## TASK ITEM
Find how many lines in the data below mention "cookies". Give the number only.

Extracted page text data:
┄┄┄┄┄┄
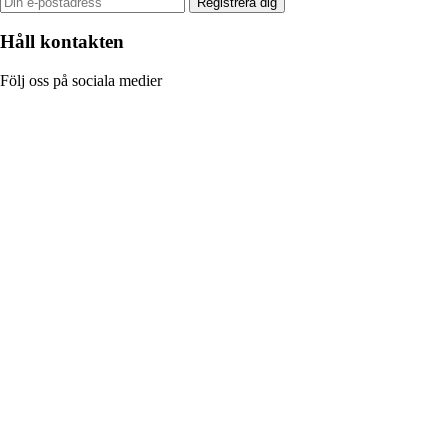
Registrera dig
Håll kontakten
Följ oss på sociala medier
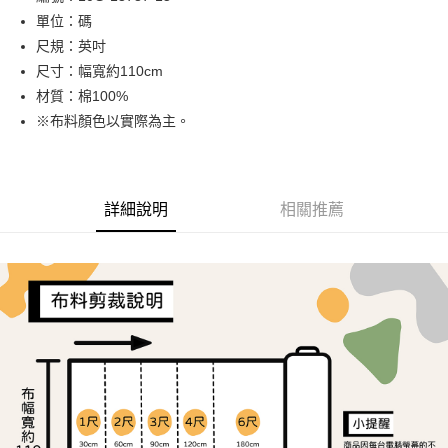
單位：碼
街口支付
尺規：英吋
Google Pay
尺寸：幅寬約110cm
材質：棉100%
大哥付你分期
※布料顏色以實際為主。
相關說明
【大哥付你分期使用說明】
AFTEE先享後付
1.本服務由台灣大哥大提供，台灣大哥大用戶可立即使用無須另外申請。
2.付款方式選擇「大哥付你分期」，訂單成立後會自動跳轉到大哥付的交易
相關說明
流程，驗證手機門號後，選擇欲分期的期數、繳款截止日，確認付款後即完
詳細說明
相關推薦
【關於「AFTEE先享後付」】
成交易。
ATM付款
AFTEE先享後付是「在收到商品之後才付款」的支付方式。 讓您購物簡單
3.實際核准額度、可分期數及費用金額請依後續交易確認頁面所載為準。
便利好安心！
4.訂單成立30分鐘內，如未前往確認交易或遇審核未通過，訂單將自動取
１．簡單：不需註冊會員、不需綁卡、不需儲值。
運送方式
消。如遇「轉專審核」未通過狀況，表示未達大哥付你分期系統評分，恕無
２．便利：只要手機號碼，簡訊認證，即可結帳。
法說明評估內容。
３．安心：先確認商品／服務後，再付款。
全家取貨付款
【繳款方式說明】
1.分期款項不併入電信帳單，「大哥付你分期」於每月結算日後寄送繳費提
每筆NT$65，滿NT$1,500(含以上)免運費
【「AFTEE先享後付」結帳流程】
醒簡訊。
１．於結帳方式選擇「AFTEE先享後付」後，將跳轉至「AFTEE先享後付」
2.透過簡訊連結打開帳單後，可選擇「超商條碼／台灣大直營門市／銀行轉
7-11取貨付款
結帳頁面，進行簡訊認證並確認金額後，即可完成結帳。
帳／街口支付／iPASS MONEY」等通路繳費。
２．訂單成立數日內，您將收到繳費通知簡訊。
每筆NT$65，滿NT$1,500(含以上)免運費
３．收到繳費通知簡訊後14天內，點擊此簡訊中的連結，可透過四大超商／
【注意事項】
ATM／網路銀行／等多元方式進行付款，方視為交易完成。
宅配
1.本服務係由「台灣大哥大股份有限公司」（以下簡稱本公司）所提供，讓
※ 請注意：結帳手續完成當下不需立刻繳費，但若您需要取消訂單，請聯絡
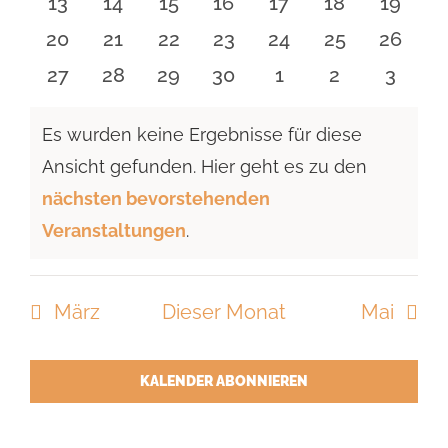
0
0
0
0
0
0
0
13
14
15
16
17
18
19
Veranstaltungen
Veranstaltungen
Veranstaltungen
Veranstaltungen
Veranstaltungen
Veranstaltu
Verans
0
0
0
0
0
0
0
20
21
22
23
24
25
26
Veranstaltungen
Veranstaltungen
Veranstaltungen
Veranstaltungen
Veranstaltungen
Veranstaltun
Verans
0
0
0
0
0
0
0
27
28
29
30
1
2
3
Veranstaltungen
Veranstaltungen
Veranstaltungen
Veranstaltungen
Veranstaltungen
Veranstaltu
Verans
Es wurden keine Ergebnisse für diese
Ansicht gefunden. Hier geht es zu den
Hinweis
nächsten bevorstehenden
Veranstaltungen
.
März
Dieser Monat
Mai
KALENDER ABONNIEREN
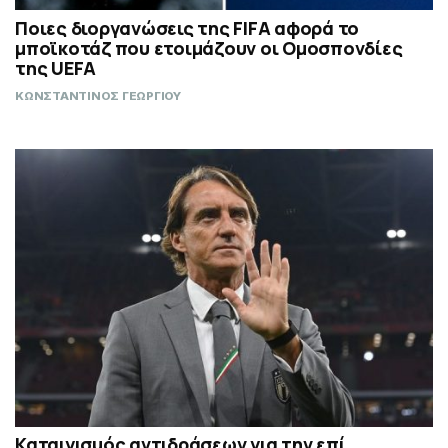
Ποιες διοργανώσεις της FIFA αφορά το
μποϊκοτάζ που ετοιμάζουν οι Ομοσπονδίες
της UEFA
ΚΩΝΣΤΑΝΤΙΝΟΣ ΓΕΩΡΓΙΟΥ
Καταιγισμός αντιδράσεων για την επί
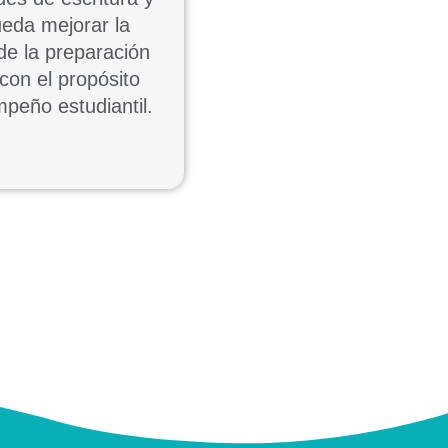
ueda mejorar la
 de la preparación
con el propósito
peño estudiantil.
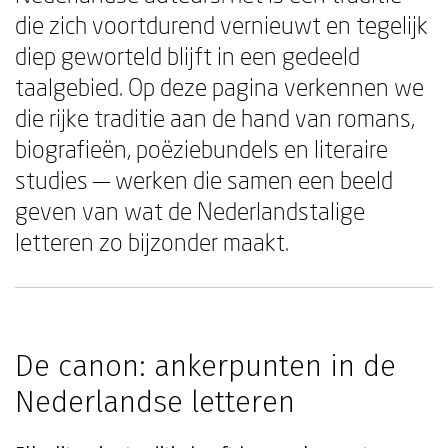
die zich voortdurend vernieuwt en tegelijk
diep geworteld blijft in een gedeeld
taalgebied. Op deze pagina verkennen we
die rijke traditie aan de hand van romans,
biografieën, poëziebundels en literaire
studies — werken die samen een beeld
geven van wat de Nederlandstalige
letteren zo bijzonder maakt.
De canon: ankerpunten in de
Nederlandse letteren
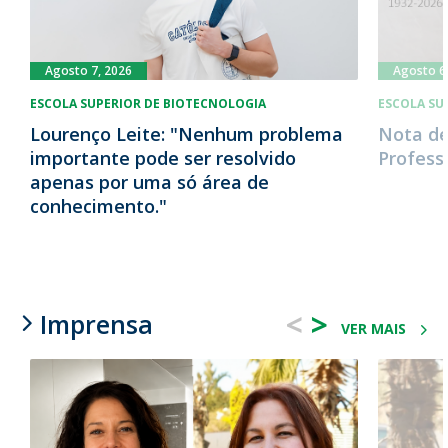
Agosto 7, 2026
Agosto 6
ESCOLA SUPERIOR DE BIOTECNOLOGIA
ESCOLA SU
Lourenço Leite: "Nenhum problema
Nota de
importante pode ser resolvido
Profess
apenas por uma só área de
conhecimento."
<
>
Imprensa
VER MAIS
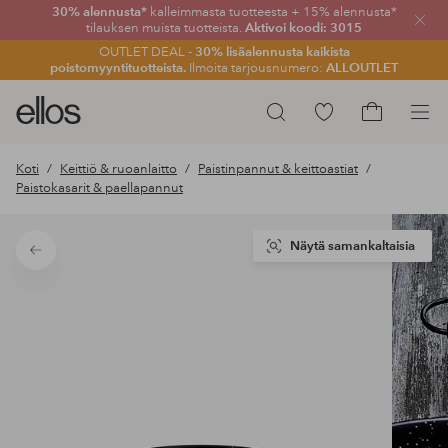
30% alennusta*
kalleimmasta tuotteesta + 15% alennusta*
Sulje
tilauksen muista tuotteista.
Aktivoi koodi: 3015
OUTLET DEAL -
30% lisäalennusta kaikista
poistomyyntituotteista.
Ilmoita tarjousnumero:
ALLOUTLET
Ellos-
Siirry
Hae
logo
merkittyihin
Siirry
–
suosikkituotteisiin
ostoskoriin
Koti
Keittiö & ruoanlaitto
Paistinpannut & keittoastiat
siirry
Paistokasarit & paellapannut
aloitussivulle
Näytä samankaltaisia
Takaisin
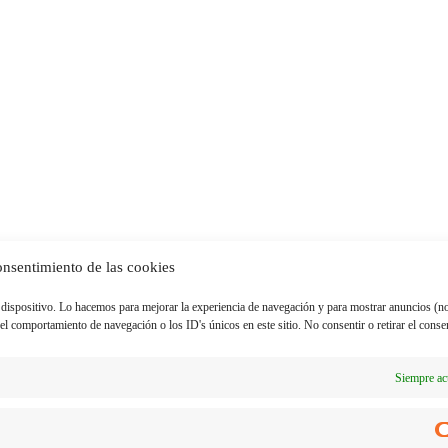
onsentimiento de las cookies
 dispositivo. Lo hacemos para mejorar la experiencia de navegación y para mostrar anuncios (n
l comportamiento de navegación o los ID's únicos en este sitio. No consentir o retirar el conse
Siempre ac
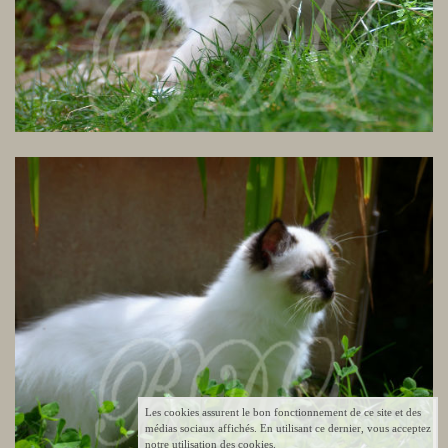
Les cookies assurent le bon fonctionnement de ce site et des
médias sociaux affichés. En utilisant ce dernier, vous acceptez
notre utilisation des cookies.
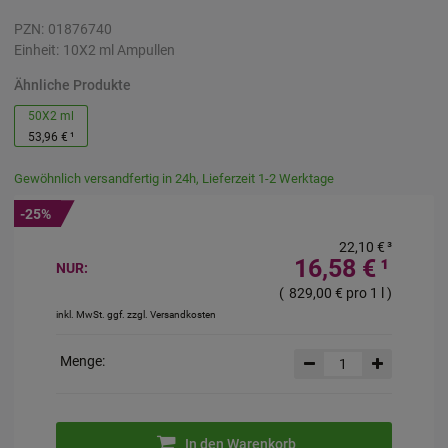
PZN:
01876740
Einheit:
10X2
ml
Ampullen
Ähnliche Produkte
50X2 ml
53,96 €
¹
Gewöhnlich versandfertig in 24h, Lieferzeit 1-2 Werktage
-25%
22,10 €
³
16,58 €
¹
NUR:
(
829,00 €
pro 1 l
)
inkl. MwSt. ggf. zzgl. Versandkosten
Menge:
In den Warenkorb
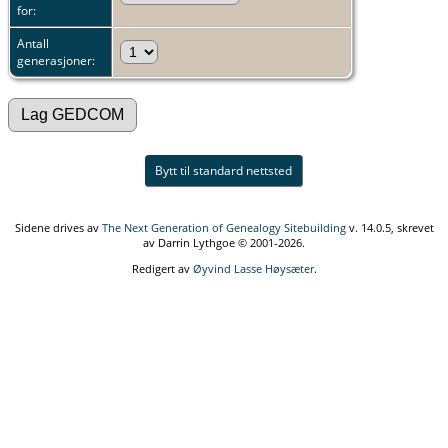
for:
Antall
generasjoner:
Bytt til standard nettsted
Sidene drives av
The Next Generation of Genealogy Sitebuilding
v. 14.0.5, skrevet
av Darrin Lythgoe © 2001-2026.
Redigert av
Øyvind Lasse Høysæter
.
┄┄┄┄┄┄
## OUTPUT OF THE EXERCISE
3